Assigned task: Show the lines below where "tools" occurs.

= = = =

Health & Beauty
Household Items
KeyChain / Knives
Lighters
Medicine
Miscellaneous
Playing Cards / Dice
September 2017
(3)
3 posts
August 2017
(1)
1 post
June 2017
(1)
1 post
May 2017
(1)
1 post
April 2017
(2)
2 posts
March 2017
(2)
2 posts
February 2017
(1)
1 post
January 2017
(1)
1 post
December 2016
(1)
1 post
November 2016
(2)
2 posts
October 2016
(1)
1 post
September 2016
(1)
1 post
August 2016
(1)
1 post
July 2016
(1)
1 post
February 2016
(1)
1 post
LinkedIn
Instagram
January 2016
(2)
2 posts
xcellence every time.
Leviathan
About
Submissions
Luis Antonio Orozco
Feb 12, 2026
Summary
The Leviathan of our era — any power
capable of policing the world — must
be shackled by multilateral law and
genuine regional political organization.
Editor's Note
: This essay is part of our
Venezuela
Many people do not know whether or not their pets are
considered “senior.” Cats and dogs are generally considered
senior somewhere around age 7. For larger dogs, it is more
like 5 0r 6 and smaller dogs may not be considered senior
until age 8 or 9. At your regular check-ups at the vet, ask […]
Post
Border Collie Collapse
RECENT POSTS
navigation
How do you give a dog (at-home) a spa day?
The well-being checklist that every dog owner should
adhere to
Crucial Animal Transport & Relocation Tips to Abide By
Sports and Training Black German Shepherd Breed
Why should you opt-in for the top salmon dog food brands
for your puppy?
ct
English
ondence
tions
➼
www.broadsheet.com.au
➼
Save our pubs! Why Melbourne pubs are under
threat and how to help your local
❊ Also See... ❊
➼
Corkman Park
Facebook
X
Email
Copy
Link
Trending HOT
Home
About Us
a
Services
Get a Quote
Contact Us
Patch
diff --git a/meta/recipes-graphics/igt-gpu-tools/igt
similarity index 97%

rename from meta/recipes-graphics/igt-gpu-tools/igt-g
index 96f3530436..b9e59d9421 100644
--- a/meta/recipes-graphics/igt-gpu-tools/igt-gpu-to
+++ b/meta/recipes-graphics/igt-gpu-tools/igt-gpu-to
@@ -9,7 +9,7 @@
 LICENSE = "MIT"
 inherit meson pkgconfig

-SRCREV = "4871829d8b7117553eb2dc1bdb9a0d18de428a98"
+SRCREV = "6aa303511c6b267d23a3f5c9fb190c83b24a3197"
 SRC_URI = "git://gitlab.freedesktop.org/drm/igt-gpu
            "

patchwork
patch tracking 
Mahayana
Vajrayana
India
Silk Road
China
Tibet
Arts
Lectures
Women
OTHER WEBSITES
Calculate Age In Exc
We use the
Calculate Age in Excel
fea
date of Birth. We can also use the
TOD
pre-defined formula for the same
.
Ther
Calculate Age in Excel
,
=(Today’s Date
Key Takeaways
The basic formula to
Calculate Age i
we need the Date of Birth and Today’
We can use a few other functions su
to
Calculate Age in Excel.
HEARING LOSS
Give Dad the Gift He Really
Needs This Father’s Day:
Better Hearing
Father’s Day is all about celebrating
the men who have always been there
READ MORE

= = = =

Task output:
diff --git a/meta/recipes-graphics/igt-gpu-tools/igt
rename from meta/recipes-graphics/igt-gpu-tools/igt-g
--- a/meta/recipes-graphics/igt-gpu-tools/igt-gpu-to
+++ b/meta/recipes-graphics/igt-gpu-tools/igt-gpu-to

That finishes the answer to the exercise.